Nine men face have been remanded in custody in Greece in connection with the Mediterranean shipwreck on June 14. The number of bodies retrieved from the disaster has risen to 82, with hundreds still missing.
Nine Egyptian men aged between 20 and 40 have been remanded in custody by a Greek court over the shipwreck last week that led to hundreds of deaths.
The court in the port city of Kalamata made the ruling on Tuesday evening, the Greek broadcaster ERT reported. The charges are based on statements by survivors who said the nine accused men were the crew on the fishing trawler.
By Wednesday (June 21), 82 bodies have been recovered from the boat which sank in waters about 5,000 meters deep just over 90 kilometers to the west of the Peloponnese peninsula. Only 104 people survived.
The men have pleaded not guilty to the charges. On Monday, a court-appointed lawyer for one of them said his client was not a smuggler, but a victim who had paid to be taken to Italy.
"He left his country looking for a better life in Europe because of economic difficulties," said Athanasios Iliopoulos.
Two other accused men also told their lawyers that they had paid smugglers to reach Italy from Egypt, and one said he had tried to retrieve food and water the smugglers on board had thrown into the sea.
Arrests in Pakistan
Fourteen people have been arrested for alleged people smuggling in Pakistan, where a high-level investigation has been ordered into the smuggling network officials believe was involved with the ship that sank.
According to police, one of those arrested admitted to having sent three men on the boat and charging them up to three million Pakistani rupees (about €9,500).
Another man arrested in Pakistan said his own son had been on the boat and was missing, a police report said.
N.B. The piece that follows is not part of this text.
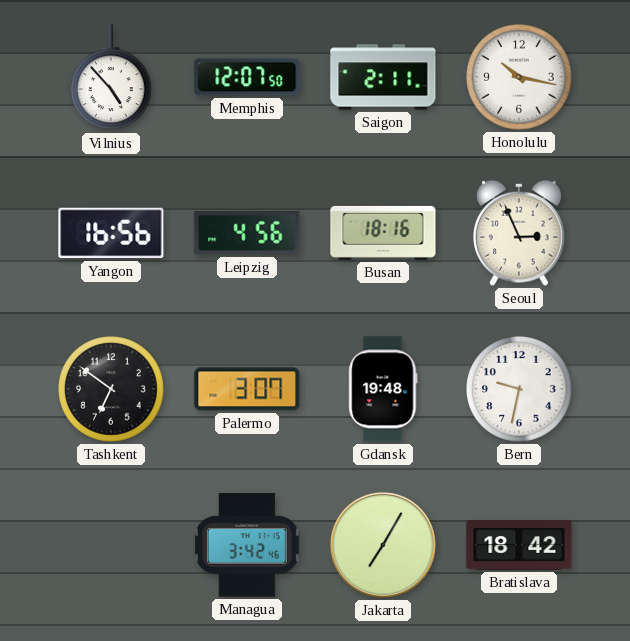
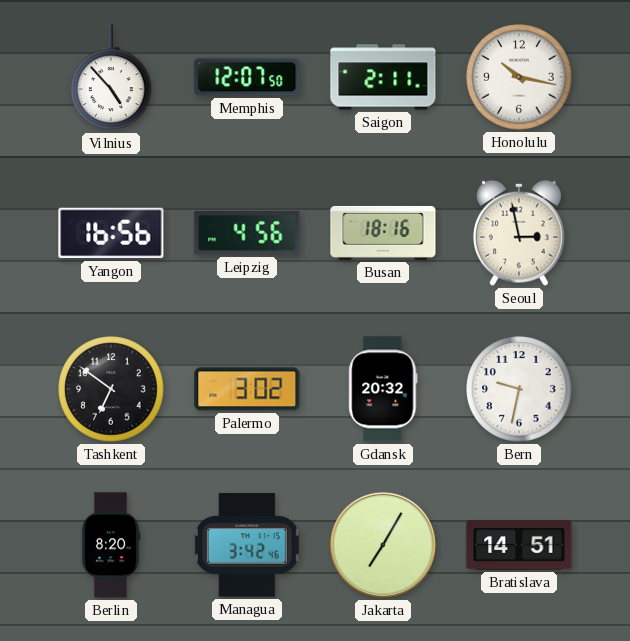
Seoul: 2:56 -> 2:58
Palermo: 3:07 -> 3:02
Gdansk: 19:48 -> 20:32
Berlin: none -> 8:20
Bratislava: 18:42 -> 14:51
It claimed the main suspect in a migrant smuggling network operating between Libya, Pakistan and Greece was based in Libya.
Read more: Pakistan mourns victims of capsized boat on Greek coast
The fishing boat reportedly left from Egypt, making a stop in eastern Libya to take on more passengers before setting sail for Italy.

Did Greece act when it should have?
The details of how the disaster happened are unclear, with conflicting reports from Greek authorities, Frontex, testimonies of survivors, aid agencies and Alarm Phone, an advocacy group that was in contact with people on the fishing vessel.
Alarm Phone says it received calls for help from people on board on two occasions and alerted Greek authorities, Frontex and others.
Greece denies reports that the boat was stationary for hours and maintains that those on board refused offers of assistance from the coast guard, which consequently decided not to commence a rescue operation.
Legal experts and former and current members of the Greek coast guard said Greece should nevertheless have acted, even if there was a "refusal of assistance," according to the online magazine wearesolomon.com.
As the vessel was overloaded and unseaworthy, had no proper captain and was in a state of distress, its rescue was mandated from the moment the coast guard received the SOS call from Alarm Phone, it states.
The United Nations has called for an investigation into the way Greek authorities have handled the disaster.
Call for survivors to be moved
Meanwhile family members of people believed to have been on the boat continued to travel to the facility north of Athens where most of the survivors have been taken in the hope of finding their relatives.

An open letter on Tuesday signed by more than 180 groups and individuals, including Tima Kurdi, aunt of Alan Kurdi, called on Greek authorities to move the survivors from the isolated Malakasa camp to more suitable accommodation where they could receive the support they needed, including legal advice and counselling, and their families could visit them more easily.
The letter also demanded the release of the nine men who have been in police custody in Messinia since their arrest.
Migrants accused
According to authorities, the charges against the nine Egyptians include the following: illegal entry into the country, illegal trafficking of foreigners, criminal organization, causing a shipwreck, manslaughter by negligence and endangering life.
Under EU law, member states like Greece have to make it a criminal offense to "intentionally facilitate the unauthorised entry or transit" of people across borders. In practice, this means anyone steering a migrant boat to Greece could be prosecuted as a smuggler, according to the group Captain Support Greece, which helps to connect people accused of smuggling with lawyers. Since 2015, thousands of people have faced such charges, the group said last week in a post on an Oxford University legal blog website.
Without referring to last week's shipwreck, Captain Support Greece says the targeting of migrants as smugglers is part of Greece’s "migration management," rather than an attempt to stop the operation of criminal networks.
An Alarm Phone statement last week also said that experience has shown that those who make a profit from organizing journeys such as the one that ended in the Pylos tragedy will not be on the boat. It also claimed that people are repeatedly wrongly accused and sentenced to long prison terms "because the authorities need scapegoats."
With Reuters, dpa
This item was updated to include the decision of the court late Tuesday. It also updates the number of bodies recovered to 82.